Sunday, December 07, 2014

Do Humans Have a "Language Instinct"?

Vyvyan Evans has written a critique of Noam Chomsky's and Steven Pinker's "language instinct" theory of language acquisition. 

The main problem with this essay is that it does not give a sufficiently clear initial definition of the language instinct thesis; it is therefore difficult to assess what the testable implications of the language instinct thesis are, and how those differ from what Evans presents as the agreed upon consensus of linguists:
Our brains really are ‘language-ready’ in the following limited sense: they have the right sort of working memory to process sentence-level syntax, and an unusually large prefrontal cortex that gives us the associative learning capacity to use symbols in the first place. 
Presumably a linguist already knows how this standard view differs from the specific implications of the language instinct view, but it wasn't clearly explained in the essay.
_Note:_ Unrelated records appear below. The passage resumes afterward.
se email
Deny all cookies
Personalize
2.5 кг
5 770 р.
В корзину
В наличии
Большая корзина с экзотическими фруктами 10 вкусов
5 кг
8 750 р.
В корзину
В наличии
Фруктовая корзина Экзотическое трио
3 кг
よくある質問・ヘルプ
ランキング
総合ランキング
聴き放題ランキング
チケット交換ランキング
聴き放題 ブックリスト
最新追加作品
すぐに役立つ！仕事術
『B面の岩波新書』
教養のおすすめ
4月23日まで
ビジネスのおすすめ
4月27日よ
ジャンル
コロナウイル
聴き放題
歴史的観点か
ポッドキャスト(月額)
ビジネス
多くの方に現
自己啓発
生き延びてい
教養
Also, Evans criticizes Chomsky's view about how the capacity for language evolved in humans, without making it clear that this is a separate issue from whether the language instinct theory is correct. Chomsky could be wrong about how the capacity for language evolved, even if he is correct about how this capacity operates.

Nevertheless, the essay is well worth a read by anyone interested in human language acquisition. I wonder whether and how Chomsky or Pinker will respond.